[Required action]
When a line in the entries contains the word "publicar", copy that line in full.
-------- Dataset extract --------
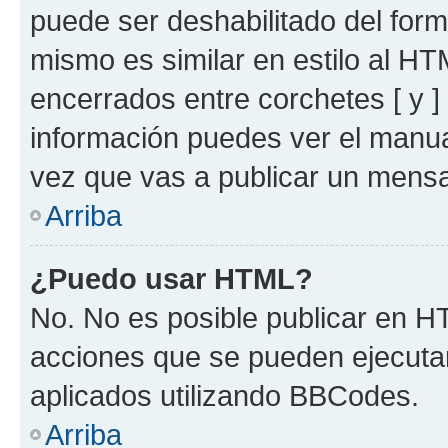
puede ser deshabilitado del for
mismo es similar en estilo al HT
encerrados entre corchetes [ y ]
información puedes ver el manu
vez que vas a publicar un mensa
Arriba
¿Puedo usar HTML?
No. No es posible publicar en 
acciones que se pueden ejecuta
aplicados utilizando BBCodes.
Arriba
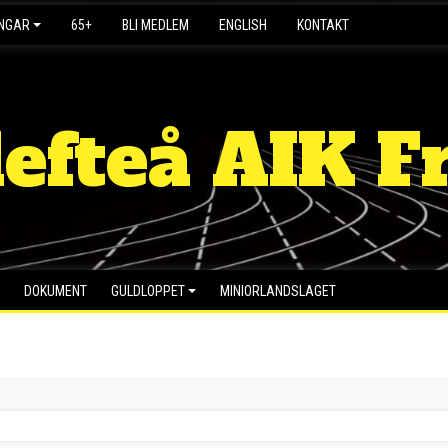
INGAR
65+
BLI MEDLEM
ENGLISH
KONTAKT
lefteå AIK Fr
DOKUMENT
GULDLOPPET
MINIORLANDSLAGET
--------
[Task solution]
vez que vas a publicar un mensa
No. No es posible publicar en 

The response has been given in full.